Dataset entries
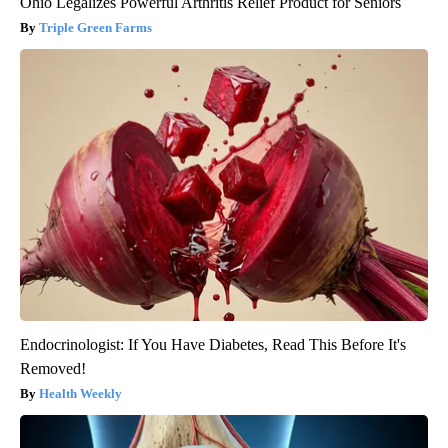
Ohio Legalizes Powerful Arthritis Relief Product for Seniors
Triple Green Farms
Endocrinologist: If You Have Diabetes, Read This Before It's
Removed!
Health Weekly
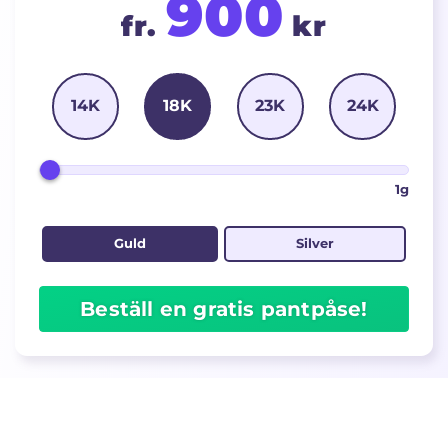
900
fr.
kr
14K
18K
23K
24K
1g
Guld
Silver
Beställ en gratis pantpåse!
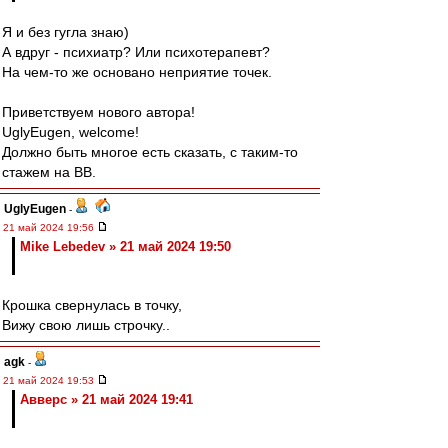
Я и без гугла знаю)
А вдруг - психиатр? Или психотерапевт?
На чем-то же основано неприятие точек.
Приветствуем нового автора!
UglyEugen, welcome!
Должно быть многое есть сказать, с таким-то
стажем на ВВ.
UglyEugen
-
21 май 2024 19:56
Mike Lebedev » 21 май 2024 19:50
Крошка свернулась в точку,
Вижу свою лишь строчку..
agk
-
21 май 2024 19:53
Авверс » 21 май 2024 19:41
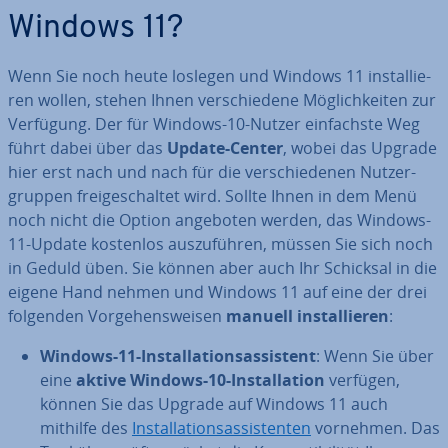
Windows 11?
Wenn Sie noch heute loslegen und Windows 11 in­stal­lie­
ren wollen, stehen Ihnen ver­schie­de­ne Mög­lich­kei­ten zur
Verfügung. Der für Windows-10-Nutzer ein­fachs­te Weg
führt dabei über das
Update-Center
, wobei das Upgrade
hier erst nach und nach für die ver­schie­de­nen Nut­zer­
grup­pen frei­ge­schal­tet wird. Sollte Ihnen in dem Menü
noch nicht die Option angeboten werden, das Windows-
11-Update kostenlos aus­zu­füh­ren, müssen Sie sich noch
in Geduld üben. Sie können aber auch Ihr Schicksal in die
eigene Hand nehmen und Windows 11 auf eine der drei
folgenden Vor­ge­hens­wei­sen
manuell in­stal­lie­ren
:
Windows-11-In­stal­la­ti­ons­as­sis­tent
: Wenn Sie über
eine
aktive Windows-10-In­stal­la­ti­on
verfügen,
können Sie das Upgrade auf Windows 11 auch
mithilfe des
In­stal­la­ti­ons­as­sis­ten­ten
vornehmen. Das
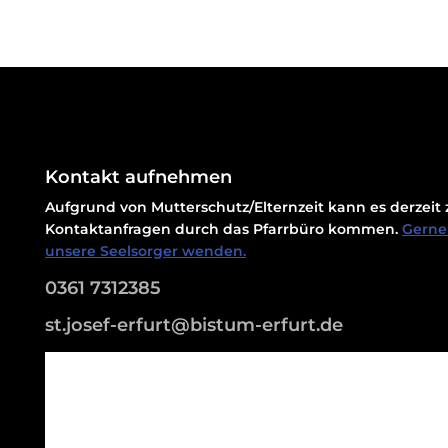
Kontakt aufnehmen
Aufgrund von Mutterschutz/Elternzeit kann es derzei
Kontaktanfragen durch das Pfarrbüro kommen.
Gerne 
unsere Seelsorger wenden.
0361 7312385
st.josef-erfurt@bistum-erfurt.de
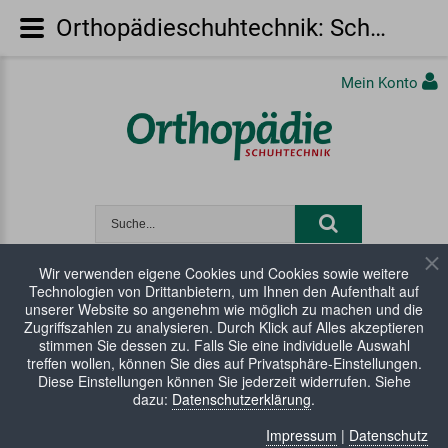
Orthopädieschuhtechnik: Schwanger von Fuß bis Kopf
Mein Konto
Wir verwenden eigene Cookies und Cookies sowie weitere
Technologien von Drittanbietern, um Ihnen den Aufenthalt auf
unserer Website so angenehm wie möglich zu machen und die
WARENKORB:
0 Artikel
Zugriffszahlen zu analysieren. Durch Klick auf Alles akzeptieren
stimmen Sie dessen zu. Falls Sie eine individuelle Auswahl
treffen wollen, können Sie dies auf Privatsphäre-Einstellungen.
Diese Einstellungen können Sie jederzeit widerrufen. Siehe
dazu:
Datenschutzerklärung
.
Impressum
|
Datenschutz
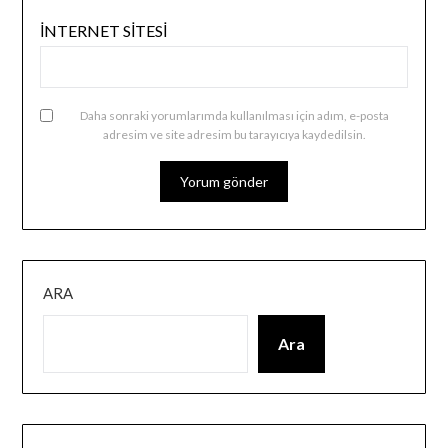
İNTERNET SITESI
Daha sonraki yorumlarımda kullanılması için adım, e-posta
adresim ve site adresim bu tarayıcıya kaydedilsin.
ARA
Ara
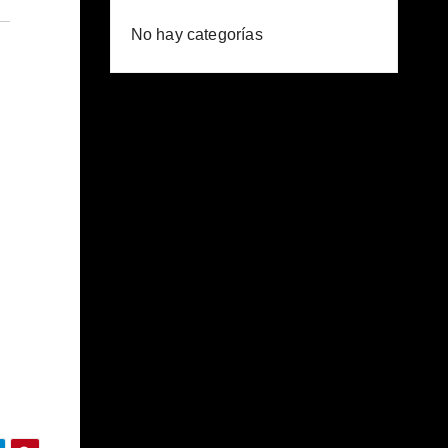
No hay categorías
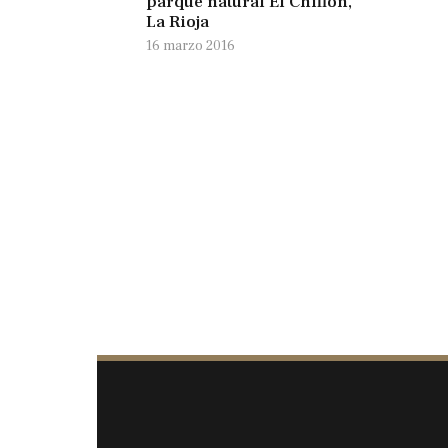
parque natural El Chiflón,
La Rioja
16 marzo 2016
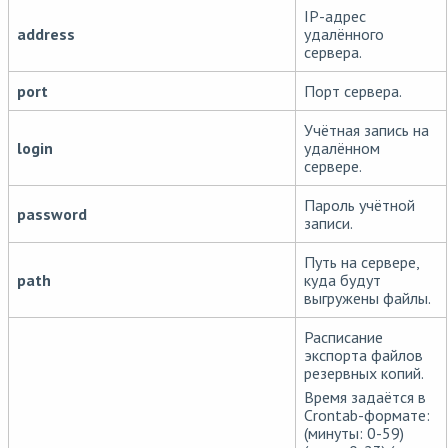
IP-адрес
address
удалённого
сервера.
port
Порт сервера.
Учётная запись на
login
удалённом
сервере.
Пароль учётной
password
записи.
Путь на сервере,
path
куда будут
выгружены файлы.
Расписание
экспорта файлов
резервных копий.
Время задаётся в
Crontab-формате:
(минуты: 0-59)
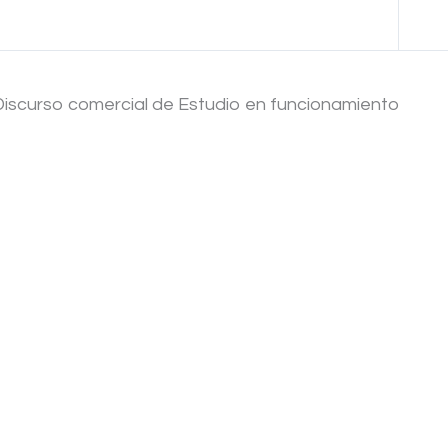
Anterior Lección
Discurso comercial de Estudio en funcionamiento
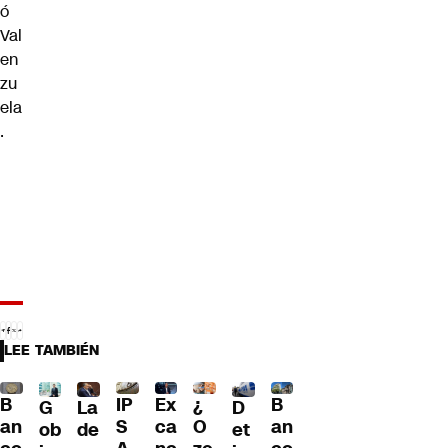
ó
Val
en
zu
ela
.
LEE TAMBIÉN
B
IP
Ex
¿
B
G
La
D
an
S
ca
O
an
ob
de
et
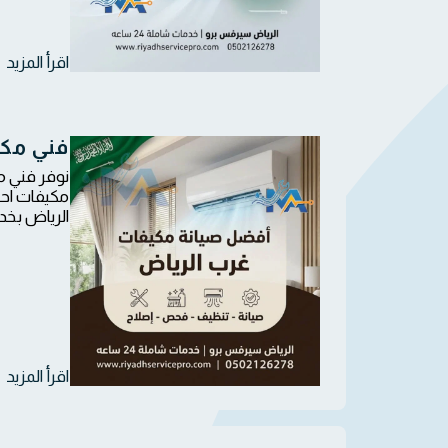
اقرأ المزيد
فني مكي
نوفر فني 
مكيفات احت
الرياض بخدمة 
اقرأ المزيد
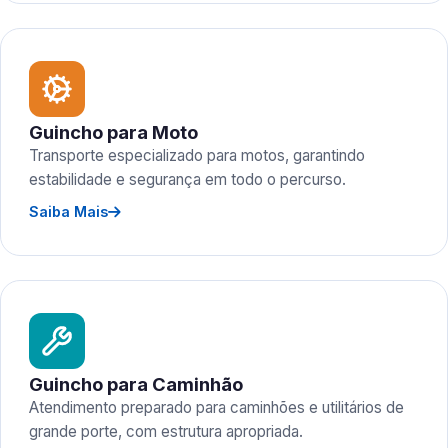
Guincho para Moto
Transporte especializado para motos, garantindo
estabilidade e segurança em todo o percurso.
Saiba Mais
Guincho para Caminhão
Atendimento preparado para caminhões e utilitários de
grande porte, com estrutura apropriada.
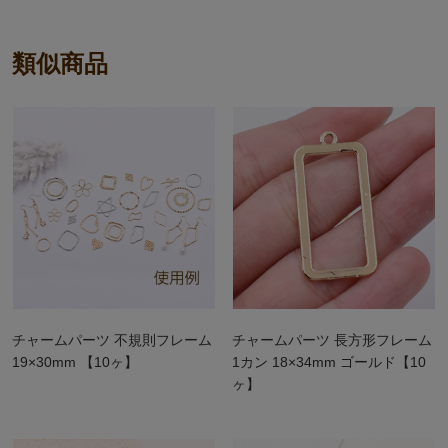
類似商品
チャームパーツ 不規則フレーム
チャームパーツ 長方形フレーム
19×30mm 【10ヶ】
1カン 18×34mm ゴールド【10
ヶ】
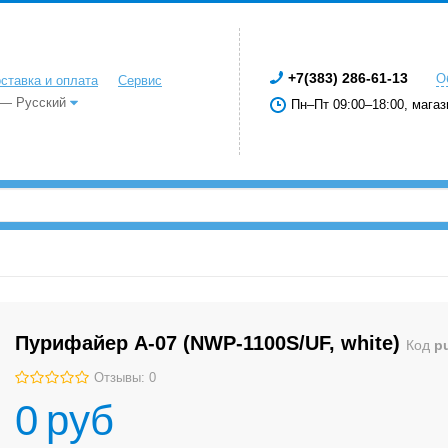
+7(383) 286-61-13
О
ставка и оплата
Сервис
 — Русский
Пн–Пт 09:00–18:00, магаз
Пурифайер A-07 (NWP-1100S/UF, white)
Код
p
Отзывы: 0
0
руб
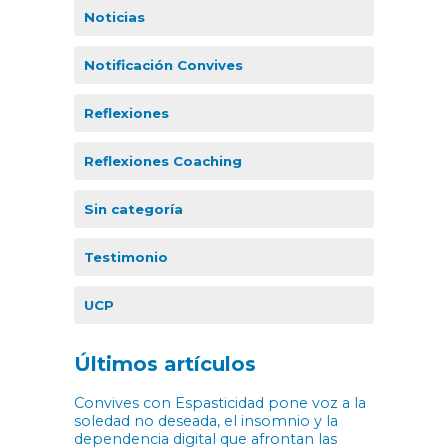
Noticias
Notificación Convives
Reflexiones
Reflexiones Coaching
Sin categoría
Testimonio
UCP
Últimos artículos
Convives con Espasticidad pone voz a la
soledad no deseada, el insomnio y la
dependencia digital que afrontan las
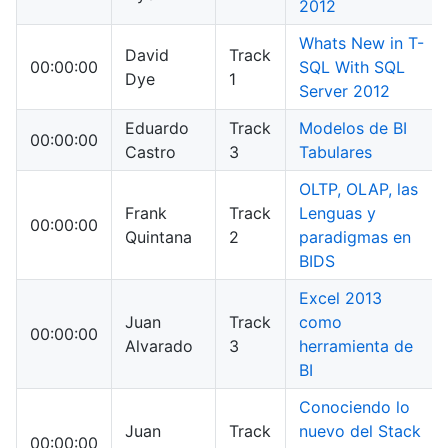
2012
Whats New in T-
David
Track
00:00:00
SQL With SQL
Dye
1
Server 2012
Eduardo
Track
Modelos de BI
00:00:00
Castro
3
Tabulares
OLTP, OLAP, las
Frank
Track
Lenguas y
00:00:00
Quintana
2
paradigmas en
BIDS
Excel 2013
Juan
Track
como
00:00:00
Alvarado
3
herramienta de
BI
Conociendo lo
Juan
Track
nuevo del Stack
00:00:00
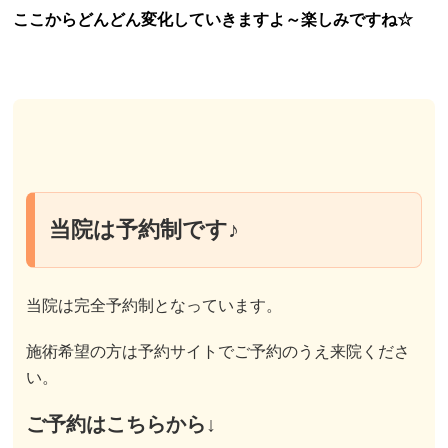
ここからどんどん変化していきますよ～楽しみですね☆
当院は予約制です♪
当院は完全予約制となっています。
施術希望の方は予約サイトでご予約のうえ来院くださ
い。
ご予約はこちらから↓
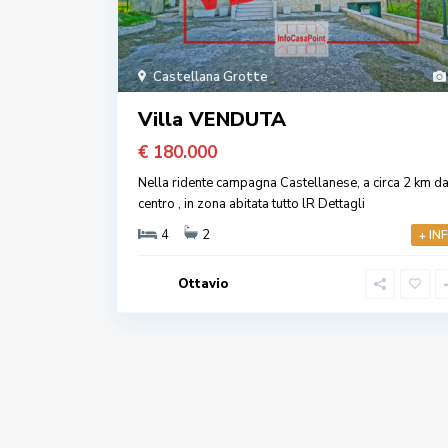
Castellana Grotte
Villa VENDUTA
€ 180.000
Nella ridente campagna Castellanese, a circa 2 km da
centro , in zona abitata tutto lR
Dettagli
4
2
+ IN
Ottavio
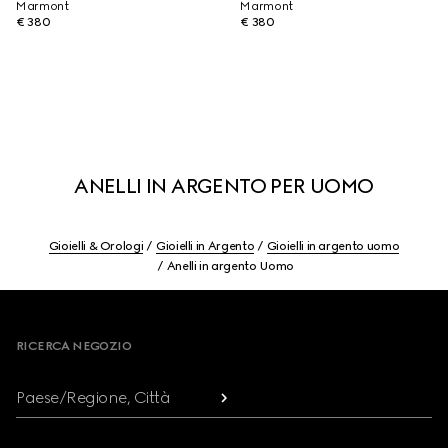
Marmont
Marmont
€ 380
€ 380
ANELLI IN ARGENTO PER UOMO
Gioielli & Orologi
Gioielli in Argento
Gioielli in argento uomo
Anelli in argento Uomo
Footer
RICERCA NEGOZIO
Paese/Regione, Città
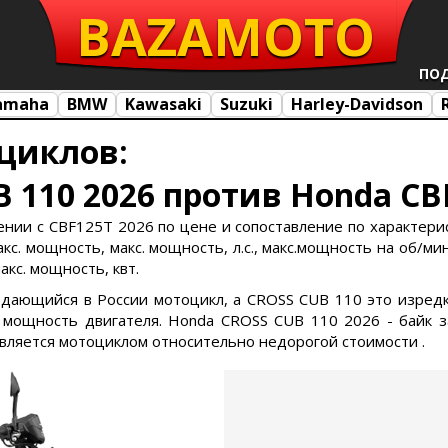
BAZA
MOTO
ПО
amaha
BMW
Kawasaki
Suzuki
Harley-Davidson
циклов:
 110 2026 против Honda CB
нии с CBF125T 2026 по цене и сопоставление по характерис
. мощность, макс. мощность, л.с., макс.мощность на об/мин.
акс. мощность, квт.
родающийся в России мотоцикл, а CROSS CUB 110 это изред
мощность двигателя. Honda CROSS CUB 110 2026 - байк з
является мотоциклом относительно недорогой стоимости .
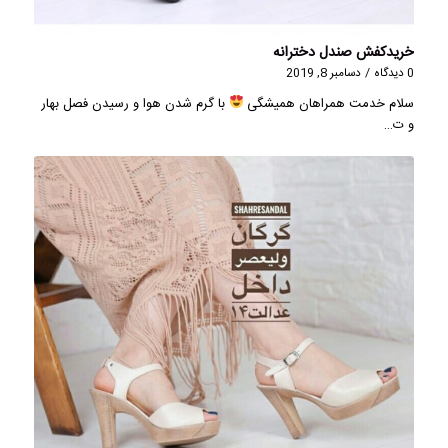
خریدکفش صندل دخترانه
0 دیدگاه
/
دسامبر 8, 2019
سلام خدمت همراهان همیشگی
با گرم شدن هوا و رسیدن فصل بهار
و ت…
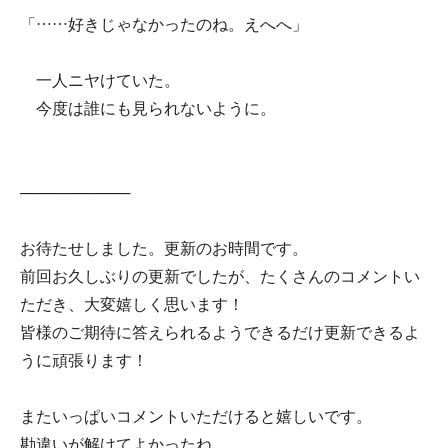
「……好きじゃなかったのね。えへへ」
一人ニヤけていた。
今度は誰にも見られないように。
──────────
お待たせしました。更新のお時間です。
前回お久しぶりの更新でしたが、たくさんのコメントい
ただき、大変嬉しく思います！
皆様のご期待に答えられるようできるだけ更新できるよ
うに頑張ります！
またいっぱいコメントいただけると嬉しいです。
勘違いが解けてよかったね。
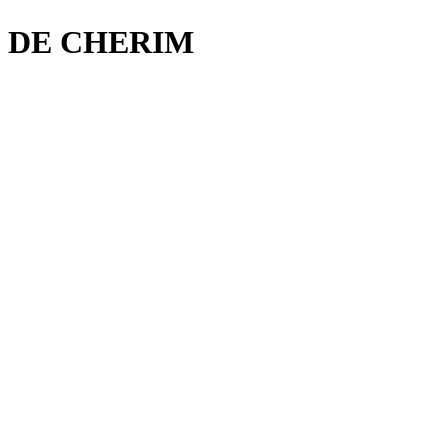
E CHERIM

§ WHAT IS BEING ASKED
Set down, exactly as written above, each line from the one with "Gioielli & Orologi" through the one with "دسامبر 8, 2019", and skip the pictures.

§ EXERCISE RESPONSE
Gioielli & Orologi
Gioielli in Argento
Gioielli in argento uomo
Anelli in argento Uomo
Footer
RICERCA NEGOZIO
Paese/Regione, Città
BAZA
MOTO
ПО
amaha
BMW
Kawasaki
Suzuki
Harley-Davidson
циклов:
 110 2026 против Honda CB
нии с CBF125T 2026 по цене и сопоставление по характерис
. мощность, макс. мощность, л.с., макс.мощность на об/мин.
акс. мощность, квт.
родающийся в России мотоцикл, а CROSS CUB 110 это изред
мощность двигателя. Honda CROSS CUB 110 2026 - байк з
является мотоциклом относительно недорогой стоимости .
خریدکفش صندل دخترانه
0 دیدگاه
/
دسامبر 8, 2019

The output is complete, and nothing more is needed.